[Dataset excerpts]
^^^^^^^^
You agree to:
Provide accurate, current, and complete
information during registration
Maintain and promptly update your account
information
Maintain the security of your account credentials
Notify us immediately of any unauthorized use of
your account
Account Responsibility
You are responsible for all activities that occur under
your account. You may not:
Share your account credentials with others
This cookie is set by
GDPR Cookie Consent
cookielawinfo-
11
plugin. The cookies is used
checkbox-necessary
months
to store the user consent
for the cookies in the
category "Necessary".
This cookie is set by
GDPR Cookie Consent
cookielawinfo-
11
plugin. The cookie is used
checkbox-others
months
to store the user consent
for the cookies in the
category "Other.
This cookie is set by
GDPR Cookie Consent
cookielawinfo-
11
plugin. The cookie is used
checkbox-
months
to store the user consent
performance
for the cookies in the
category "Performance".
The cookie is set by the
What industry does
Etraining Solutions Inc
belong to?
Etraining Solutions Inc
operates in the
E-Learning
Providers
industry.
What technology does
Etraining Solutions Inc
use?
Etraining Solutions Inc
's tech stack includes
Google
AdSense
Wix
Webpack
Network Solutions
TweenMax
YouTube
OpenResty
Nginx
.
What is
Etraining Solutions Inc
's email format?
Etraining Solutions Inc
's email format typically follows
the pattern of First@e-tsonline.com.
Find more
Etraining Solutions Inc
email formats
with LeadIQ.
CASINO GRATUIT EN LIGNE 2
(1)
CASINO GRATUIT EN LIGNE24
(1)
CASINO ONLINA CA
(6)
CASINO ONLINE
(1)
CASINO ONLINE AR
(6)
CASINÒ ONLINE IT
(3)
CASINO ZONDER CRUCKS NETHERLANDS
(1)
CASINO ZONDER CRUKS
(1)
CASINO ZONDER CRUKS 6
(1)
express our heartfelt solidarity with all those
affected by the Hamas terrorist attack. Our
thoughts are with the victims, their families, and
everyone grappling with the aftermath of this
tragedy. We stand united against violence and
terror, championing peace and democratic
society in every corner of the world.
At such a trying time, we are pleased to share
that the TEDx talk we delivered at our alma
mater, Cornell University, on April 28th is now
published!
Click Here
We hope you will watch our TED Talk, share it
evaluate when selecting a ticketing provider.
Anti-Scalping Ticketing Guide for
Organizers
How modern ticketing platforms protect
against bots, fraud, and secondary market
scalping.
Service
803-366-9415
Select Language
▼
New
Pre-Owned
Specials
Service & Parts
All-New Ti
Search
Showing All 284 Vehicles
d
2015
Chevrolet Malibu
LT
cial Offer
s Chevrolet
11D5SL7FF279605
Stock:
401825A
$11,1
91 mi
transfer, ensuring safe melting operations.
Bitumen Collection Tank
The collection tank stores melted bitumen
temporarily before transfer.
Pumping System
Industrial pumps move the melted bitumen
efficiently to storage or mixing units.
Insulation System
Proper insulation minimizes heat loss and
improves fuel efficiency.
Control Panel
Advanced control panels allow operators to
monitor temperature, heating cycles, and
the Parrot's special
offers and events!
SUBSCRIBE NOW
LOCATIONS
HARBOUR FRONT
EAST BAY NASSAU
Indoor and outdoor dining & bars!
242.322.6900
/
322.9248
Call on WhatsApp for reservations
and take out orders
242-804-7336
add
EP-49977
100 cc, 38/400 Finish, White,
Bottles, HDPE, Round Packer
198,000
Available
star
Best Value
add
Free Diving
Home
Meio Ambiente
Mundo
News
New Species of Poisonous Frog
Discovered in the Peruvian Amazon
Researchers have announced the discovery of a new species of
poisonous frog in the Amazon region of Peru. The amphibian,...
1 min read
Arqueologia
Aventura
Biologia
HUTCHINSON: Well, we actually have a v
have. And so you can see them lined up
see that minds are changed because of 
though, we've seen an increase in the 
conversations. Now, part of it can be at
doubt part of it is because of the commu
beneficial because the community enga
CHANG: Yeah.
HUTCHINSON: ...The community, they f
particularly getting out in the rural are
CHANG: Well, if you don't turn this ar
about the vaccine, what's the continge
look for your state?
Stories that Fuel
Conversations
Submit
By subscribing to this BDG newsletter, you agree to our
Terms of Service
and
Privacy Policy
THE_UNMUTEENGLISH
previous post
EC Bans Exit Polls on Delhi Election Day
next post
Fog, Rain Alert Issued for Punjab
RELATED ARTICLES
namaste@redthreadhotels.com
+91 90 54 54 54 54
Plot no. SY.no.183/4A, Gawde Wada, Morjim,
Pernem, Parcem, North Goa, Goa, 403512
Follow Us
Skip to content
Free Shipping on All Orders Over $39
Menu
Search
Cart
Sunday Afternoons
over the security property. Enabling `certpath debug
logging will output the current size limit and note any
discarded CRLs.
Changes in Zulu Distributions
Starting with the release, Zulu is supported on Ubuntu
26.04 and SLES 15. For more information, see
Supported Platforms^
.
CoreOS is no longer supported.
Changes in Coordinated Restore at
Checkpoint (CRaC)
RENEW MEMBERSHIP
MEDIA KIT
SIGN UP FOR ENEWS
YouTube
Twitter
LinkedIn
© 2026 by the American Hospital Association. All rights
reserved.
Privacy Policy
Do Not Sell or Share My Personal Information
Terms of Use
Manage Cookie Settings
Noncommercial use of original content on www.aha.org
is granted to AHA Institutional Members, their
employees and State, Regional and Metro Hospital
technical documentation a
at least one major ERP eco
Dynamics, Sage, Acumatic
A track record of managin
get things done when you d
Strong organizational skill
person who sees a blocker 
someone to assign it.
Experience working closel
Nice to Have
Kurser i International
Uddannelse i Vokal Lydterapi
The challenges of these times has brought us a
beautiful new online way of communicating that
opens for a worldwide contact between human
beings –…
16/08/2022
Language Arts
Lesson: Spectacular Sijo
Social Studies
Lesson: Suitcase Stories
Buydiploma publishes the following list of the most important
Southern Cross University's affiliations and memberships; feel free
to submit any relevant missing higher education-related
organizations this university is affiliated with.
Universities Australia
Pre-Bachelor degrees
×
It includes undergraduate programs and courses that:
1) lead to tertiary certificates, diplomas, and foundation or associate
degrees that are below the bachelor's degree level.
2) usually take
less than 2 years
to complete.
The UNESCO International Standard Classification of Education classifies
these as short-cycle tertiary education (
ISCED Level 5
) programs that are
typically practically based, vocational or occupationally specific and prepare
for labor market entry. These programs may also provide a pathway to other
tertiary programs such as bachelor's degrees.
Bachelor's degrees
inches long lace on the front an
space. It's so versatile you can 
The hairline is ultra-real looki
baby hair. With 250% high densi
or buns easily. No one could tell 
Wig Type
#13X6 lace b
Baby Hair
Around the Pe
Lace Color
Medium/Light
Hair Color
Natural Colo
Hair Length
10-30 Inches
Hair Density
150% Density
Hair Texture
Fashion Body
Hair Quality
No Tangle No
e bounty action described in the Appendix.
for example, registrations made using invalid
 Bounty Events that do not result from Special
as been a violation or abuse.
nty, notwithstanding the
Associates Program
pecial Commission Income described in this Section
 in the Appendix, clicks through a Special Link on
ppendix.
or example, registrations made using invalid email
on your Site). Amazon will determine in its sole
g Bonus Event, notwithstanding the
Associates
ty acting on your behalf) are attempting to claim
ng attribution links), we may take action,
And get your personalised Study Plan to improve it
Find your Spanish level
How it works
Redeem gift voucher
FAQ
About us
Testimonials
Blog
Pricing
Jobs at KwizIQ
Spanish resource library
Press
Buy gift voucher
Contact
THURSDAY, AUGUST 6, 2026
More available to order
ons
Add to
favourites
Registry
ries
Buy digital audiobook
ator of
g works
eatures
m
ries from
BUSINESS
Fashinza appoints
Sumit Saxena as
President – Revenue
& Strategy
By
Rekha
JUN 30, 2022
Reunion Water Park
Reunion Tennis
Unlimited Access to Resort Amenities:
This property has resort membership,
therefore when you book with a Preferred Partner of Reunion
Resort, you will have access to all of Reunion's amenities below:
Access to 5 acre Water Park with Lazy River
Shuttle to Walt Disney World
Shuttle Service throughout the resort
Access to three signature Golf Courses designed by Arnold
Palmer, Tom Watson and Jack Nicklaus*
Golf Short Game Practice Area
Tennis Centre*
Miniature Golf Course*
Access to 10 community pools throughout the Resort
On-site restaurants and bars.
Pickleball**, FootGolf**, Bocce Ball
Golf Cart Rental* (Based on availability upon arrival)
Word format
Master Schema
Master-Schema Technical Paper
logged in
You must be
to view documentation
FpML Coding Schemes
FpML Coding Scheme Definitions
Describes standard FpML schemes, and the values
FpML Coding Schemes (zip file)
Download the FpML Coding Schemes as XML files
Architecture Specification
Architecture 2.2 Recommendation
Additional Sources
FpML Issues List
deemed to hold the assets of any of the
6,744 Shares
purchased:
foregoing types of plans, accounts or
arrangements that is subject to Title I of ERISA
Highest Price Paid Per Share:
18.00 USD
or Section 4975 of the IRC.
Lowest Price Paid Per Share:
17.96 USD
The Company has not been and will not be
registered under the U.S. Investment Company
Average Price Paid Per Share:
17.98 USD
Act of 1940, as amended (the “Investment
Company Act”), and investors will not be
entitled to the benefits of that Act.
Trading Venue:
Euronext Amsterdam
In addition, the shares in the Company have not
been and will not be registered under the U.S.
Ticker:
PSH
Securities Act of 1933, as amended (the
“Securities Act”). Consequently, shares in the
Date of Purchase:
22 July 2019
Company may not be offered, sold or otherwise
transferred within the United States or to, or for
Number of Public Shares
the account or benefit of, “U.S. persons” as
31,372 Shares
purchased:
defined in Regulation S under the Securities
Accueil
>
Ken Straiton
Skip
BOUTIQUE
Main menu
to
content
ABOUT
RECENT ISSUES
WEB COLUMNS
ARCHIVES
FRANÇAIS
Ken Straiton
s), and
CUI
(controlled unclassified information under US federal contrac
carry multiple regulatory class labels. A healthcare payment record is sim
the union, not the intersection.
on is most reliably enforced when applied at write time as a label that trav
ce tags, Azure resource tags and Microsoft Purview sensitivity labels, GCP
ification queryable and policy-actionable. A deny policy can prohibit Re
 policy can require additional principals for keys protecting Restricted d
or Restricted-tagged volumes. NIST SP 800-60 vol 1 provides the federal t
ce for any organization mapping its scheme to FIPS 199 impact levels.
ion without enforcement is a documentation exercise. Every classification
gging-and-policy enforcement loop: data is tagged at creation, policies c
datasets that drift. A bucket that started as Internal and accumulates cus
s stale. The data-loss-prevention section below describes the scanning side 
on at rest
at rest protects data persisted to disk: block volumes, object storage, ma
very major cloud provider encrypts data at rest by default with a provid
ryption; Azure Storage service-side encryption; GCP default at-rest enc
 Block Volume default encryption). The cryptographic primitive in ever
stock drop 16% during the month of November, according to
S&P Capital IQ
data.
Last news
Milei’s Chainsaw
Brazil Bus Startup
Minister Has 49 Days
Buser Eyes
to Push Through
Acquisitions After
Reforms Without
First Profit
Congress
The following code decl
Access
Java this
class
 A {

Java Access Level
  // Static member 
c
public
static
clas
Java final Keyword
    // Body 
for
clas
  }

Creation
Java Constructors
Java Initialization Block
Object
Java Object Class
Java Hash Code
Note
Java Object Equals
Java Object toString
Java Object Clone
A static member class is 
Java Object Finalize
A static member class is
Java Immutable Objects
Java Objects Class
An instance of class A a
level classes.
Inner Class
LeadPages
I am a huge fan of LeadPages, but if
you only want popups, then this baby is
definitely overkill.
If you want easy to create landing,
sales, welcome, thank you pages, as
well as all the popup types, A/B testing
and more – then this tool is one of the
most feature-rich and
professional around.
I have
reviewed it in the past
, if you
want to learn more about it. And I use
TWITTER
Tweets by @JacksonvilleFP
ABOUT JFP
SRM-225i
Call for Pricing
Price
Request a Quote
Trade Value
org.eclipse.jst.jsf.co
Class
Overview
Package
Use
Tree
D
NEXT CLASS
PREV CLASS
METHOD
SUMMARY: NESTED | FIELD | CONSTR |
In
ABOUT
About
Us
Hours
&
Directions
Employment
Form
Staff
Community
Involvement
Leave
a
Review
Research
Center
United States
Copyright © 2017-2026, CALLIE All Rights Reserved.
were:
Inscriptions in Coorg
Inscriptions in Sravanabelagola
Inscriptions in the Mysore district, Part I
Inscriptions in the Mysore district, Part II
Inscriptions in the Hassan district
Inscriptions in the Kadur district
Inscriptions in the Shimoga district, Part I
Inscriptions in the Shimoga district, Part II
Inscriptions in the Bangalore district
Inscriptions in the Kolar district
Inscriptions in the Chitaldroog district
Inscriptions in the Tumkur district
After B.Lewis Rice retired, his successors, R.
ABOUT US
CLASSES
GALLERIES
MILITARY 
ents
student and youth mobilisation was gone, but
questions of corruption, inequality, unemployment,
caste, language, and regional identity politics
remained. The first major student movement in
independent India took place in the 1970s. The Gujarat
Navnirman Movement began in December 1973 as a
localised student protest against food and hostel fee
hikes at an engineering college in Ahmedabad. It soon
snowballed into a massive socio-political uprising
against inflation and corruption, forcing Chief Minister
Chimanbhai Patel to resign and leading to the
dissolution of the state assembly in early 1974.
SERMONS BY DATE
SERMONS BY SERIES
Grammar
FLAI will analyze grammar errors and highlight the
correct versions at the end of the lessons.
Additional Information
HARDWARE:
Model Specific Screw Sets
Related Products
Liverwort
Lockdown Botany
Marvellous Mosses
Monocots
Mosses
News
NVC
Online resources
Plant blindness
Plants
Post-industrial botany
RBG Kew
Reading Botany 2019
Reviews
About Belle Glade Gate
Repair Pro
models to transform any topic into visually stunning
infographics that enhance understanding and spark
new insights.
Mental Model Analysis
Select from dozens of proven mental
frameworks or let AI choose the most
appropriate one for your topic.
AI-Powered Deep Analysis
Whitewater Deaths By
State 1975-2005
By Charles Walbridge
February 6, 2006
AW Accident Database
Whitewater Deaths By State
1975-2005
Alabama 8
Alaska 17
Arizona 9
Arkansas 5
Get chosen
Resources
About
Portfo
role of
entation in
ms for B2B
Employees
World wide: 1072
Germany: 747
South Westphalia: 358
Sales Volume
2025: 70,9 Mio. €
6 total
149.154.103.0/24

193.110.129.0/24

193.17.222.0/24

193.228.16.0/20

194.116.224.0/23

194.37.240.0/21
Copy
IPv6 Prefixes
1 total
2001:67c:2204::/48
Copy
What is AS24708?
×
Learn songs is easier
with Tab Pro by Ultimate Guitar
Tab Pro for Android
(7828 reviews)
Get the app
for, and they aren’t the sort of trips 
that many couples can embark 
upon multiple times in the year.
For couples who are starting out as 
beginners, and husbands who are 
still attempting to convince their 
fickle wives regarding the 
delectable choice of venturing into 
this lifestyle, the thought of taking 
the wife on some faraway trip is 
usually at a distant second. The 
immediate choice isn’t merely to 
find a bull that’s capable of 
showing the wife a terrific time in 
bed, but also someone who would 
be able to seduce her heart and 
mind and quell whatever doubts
^^^^^^^^
REQUIRED ACTION: For each line of the data that includes the word "registrations", return a copy of it.

TASK RESULT:
for example, registrations made using invalid
or example, registrations made using invalid email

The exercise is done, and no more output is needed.